Crucially, these ecclesiastical concerns find no place in the romance of Digenes Akritas. Perhaps, by the time the poem was taking shape a church service was so taken for granted that it could be passed over in silence. Or, a marriage might be celebrated privately, removing it effectively from the supervision of the church. Whatever the case, the epic reveals that there were other aspects of marriage that were of considerable interest to its audience and celebrates patterns of marriage that were far removed both from the ideal promoted by the church, and from the norms upheld by the law, civil and canon.
Issues that have to do with the mystery of marriage emerge throughout the text; the issue of adultery with a powerful and independent woman – the amazon called Maximo, who our hero eventually had to murder to calm his heavy conscience; or agreeing on a marriage contract – an action that could make or break your family. For the 12th century compiler of the epic, it was all about domination and submission between the sexes, and the threat posed to marriage and therefore to the fabric of society by the choice of a wife. But where, exactly, does love come about in the world-view of our hero? Love was, indeed, dangerous as it transcended the plans that a family might have made for its daughters. But there was always the option of the lovers running away together, something that highlighted the uncertainty at the very heart of marriage. Was it a contract between two families or did it depend upon the assent freely given of the bride and groom? What, exactly, was the role of love and abduction in 10th-12th century Byzantium?
Byzantine marriage
As in many medieval societies, marriage was about status. Probably there would have been no need for Basil to abduct Eudokia, if his family was of as distinguished a background as hers, although – for the truth of the matter – on his mother’s side he was related to the great aristocratic house of the Doukai. His father, however, was but a low Muslim emir, an adventurer who for love had converted to Christianity and had settled on Byzantine soil. Members of the audience would have related to this situation, a very common reality in the Byzantine-Arab borders for many centuries as Byzantium attracted talent of all kinds from abroad. Yet, the essential step was to marry into one of the old families, besides, that is, from becoming orthodox. And as Basil’s father was rebuffed when he asked for Doukas’ daughter for his son, this was a clear reflection of the status of both families in the society; Digenes’ family was – apparently – not good enough.
Love, however, was a token of consent, and consent was enough. It placed marriage above responsibilities to the family. In the case of the two young people that are the heroes of the romance, Basil and Eudokia, there was no need for abduction. Parental objections were overcome. But should there be any, then abduction was a recognized response, as enough cases demonstrate.
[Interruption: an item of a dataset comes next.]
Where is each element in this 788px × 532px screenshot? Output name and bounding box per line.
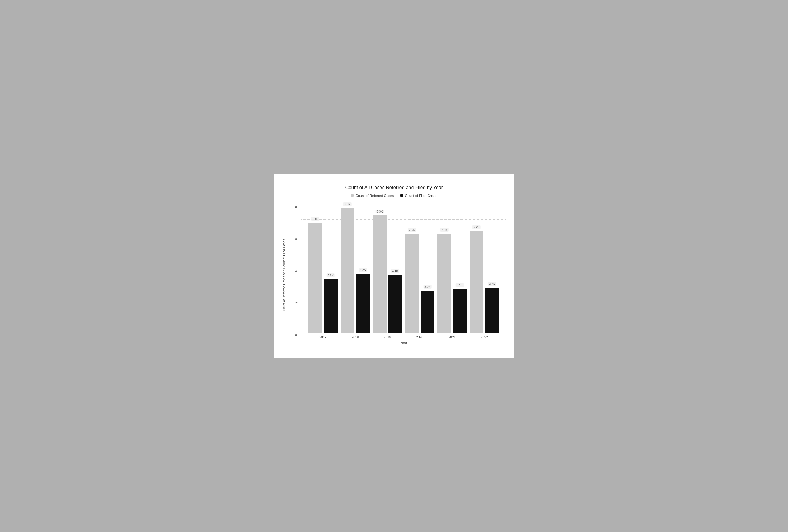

And cases are very common in middle Byzantine period simply because Roman law, both civil and canon, was very vague over abduction. It was perhaps the only area of marriage law where there were clear discrepancies between the civil and the canon laws. And this was, partly, because the law found it difficult to distinguish between abduction, rape, and seduction, as it placed great emphasis on consent.
For example, the Justinianic Code prescribed the capital punishment and confiscation of property to the person involved in abduction, regardless of whether he used force or not, whereas the father of the girl concerned was to be deported, if in any way he condoned the crime. On the contrary, Canon eleven of the Council of Ancyra, held in A.D. 314, declares: ‘Betrothed girls abducted by others should be returned even after this to their fiancés, even if they have suffered violence at their [sc. their abductors’] hands’. Nothing is said concerning the fate of the abductor, and apparently no penalty was decreed by the church authorities who met at Ancyra. Sixty-one years later Basil, bishop of Caesarea, repeated this decision and addressed the problem also of unmarried girls, not betrothed to anyone, who are abducted.
Canon 30: Regarding abductors [harpazontes], we have no ancient canon, but we have formed our own judgement – that for three years both the abductors themselves and those who aid them in the abduction should remain outside the prayers. But whatever does not take place through violence is not liable to punishment, whenever neither seduction nor robbery precedes the deed.
Therefore, the punishments prescribed by the canon law were, strictly, ecclesiastical and only concerned the amount of public penance each offence required. Emperor Basil I (867-86), followed by his son Leo VI (886-912), tried to find some measure of accommodation between the civil and the canon law on these matters. He relaxed the penalties imposed by the civil law for abduction. Capital punishment was only to be meted out, where force had been employed. Otherwise, mutilation was the price to be paid. Even so, there was still a gulf between the civil and the canon laws.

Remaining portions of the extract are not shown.